The government will force pension schemes that have more than a hundred members to consider the environmental, social and governance risks of the investments they make.
Existing investment regulations require that, in a scheme’s statement of investment principles, trustees must state the extent to which they take ‘social, environmental or ethical considerations’ into account.
The Department for Work & Pensions has now proposed that in future trustees will have to state their policy on taking account of “financially material” ESG factors.
The DWP's 28-page report stated trustees will be required to have a stated policy on stewardship (the exercise of voting rights and influence on the management of investments).
Henry Tapper, who runs pension consultancy First Acturial and founded Pension Playpen, said where there is clear evidence that poor environment, anti-social or weak governance is causing financial loss to members, the trustees will - in future - be required not just to state they will reduce the risk of loss but also to report on how they got on in implementation reports.
He said: "Much as I would like to impose my ethics on everyone else, I recognise that this is not my job nor the government's job for that matter.
"I think that the government has got this right and though I would like to see trustees responding to pressure from members to push boundaries on things like social impact, I don't think that ethical policies can be delivered top down without some fair criticism of trustees for paddling their own canoes.”
Stuart O’Brien, partner at law firm Sackers, said while the proposals may be eye-catching at first glance, the content of the proposed regulatory changes is somewhat more modest.

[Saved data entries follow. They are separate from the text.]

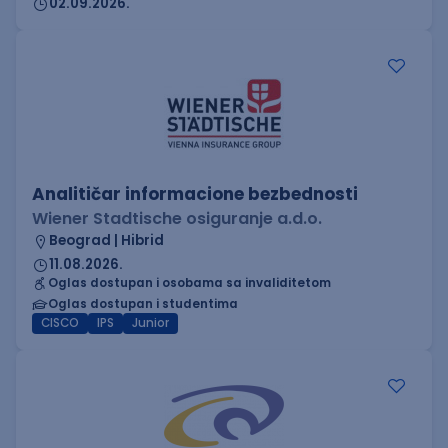
02.09.2026.
Analitičar informacione bezbednosti
Wiener Stadtische osiguranje a.d.o.
Beograd | Hibrid
11.08.2026.
Oglas dostupan i osobama sa invaliditetom
Oglas dostupan i studentima
CISCO
IPS
Junior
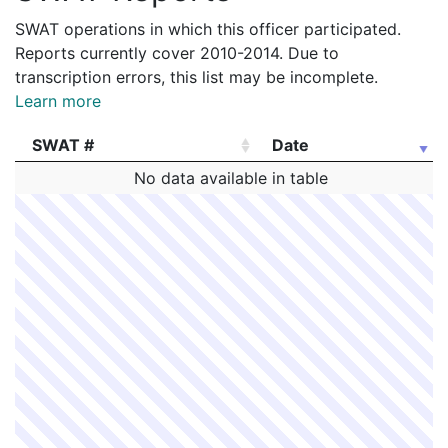
SWAT operations in which this officer participated.
Reports currently cover 2010-2014. Due to
transcription errors, this list may be incomplete.
Learn more
SWAT #
Date
SWAT #
Date
No data available in table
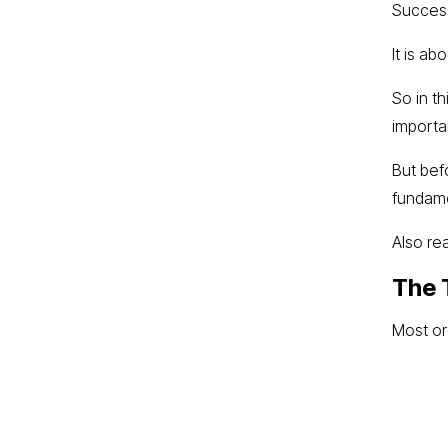
Success
It is ab
So in th
importa
But bef
fundame
Also re
The 
Most or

He said perhaps the most significant change will be in requiring trustees of defined contribution (DC) schemes to annually review how they have followed that policy over the last year.
Mr O'Brien said: "This is really going to push this onto the agendas of DC trustees in a way that it perhaps hasn’t been to date.
“Slightly less helpful is yet another focus on members’ ethical views. Here the proposed regulations would require trustees to publish a statement on the extent to which these are taken into account in setting a scheme’s investment strategy.
"Whilst the regulations may be permissive and do not require trustees to actively seek member views in all cases, we fear that this regulation could prompt a rash of ill-thought through member surveys that distract trustees from focusing on ESG issues from a financial point of view."